Stored data entries:
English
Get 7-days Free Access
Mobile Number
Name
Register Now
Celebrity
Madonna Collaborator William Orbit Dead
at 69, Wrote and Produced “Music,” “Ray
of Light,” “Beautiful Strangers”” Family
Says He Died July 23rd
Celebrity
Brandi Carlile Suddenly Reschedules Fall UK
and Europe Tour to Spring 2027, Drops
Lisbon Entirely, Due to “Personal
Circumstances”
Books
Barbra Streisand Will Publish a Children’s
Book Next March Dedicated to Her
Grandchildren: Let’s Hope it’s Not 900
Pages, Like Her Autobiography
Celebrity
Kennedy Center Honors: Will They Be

WHAT THE TASK ASKS
Reproduce each record exactly, leaving nothing out.

YOUR RESPONSE
English
Get 7-days Free Access
Mobile Number
Name
Register Now
Celebrity
Madonna Collaborator William Orbit Dead
at 69, Wrote and Produced “Music,” “Ray
of Light,” “Beautiful Strangers”” Family
Says He Died July 23rd
Celebrity
Brandi Carlile Suddenly Reschedules Fall UK
and Europe Tour to Spring 2027, Drops
Lisbon Entirely, Due to “Personal
Circumstances”
Books
Barbra Streisand Will Publish a Children’s
Book Next March Dedicated to Her
Grandchildren: Let’s Hope it’s Not 900
Pages, Like Her Autobiography
Celebrity
Kennedy Center Honors: Will They Be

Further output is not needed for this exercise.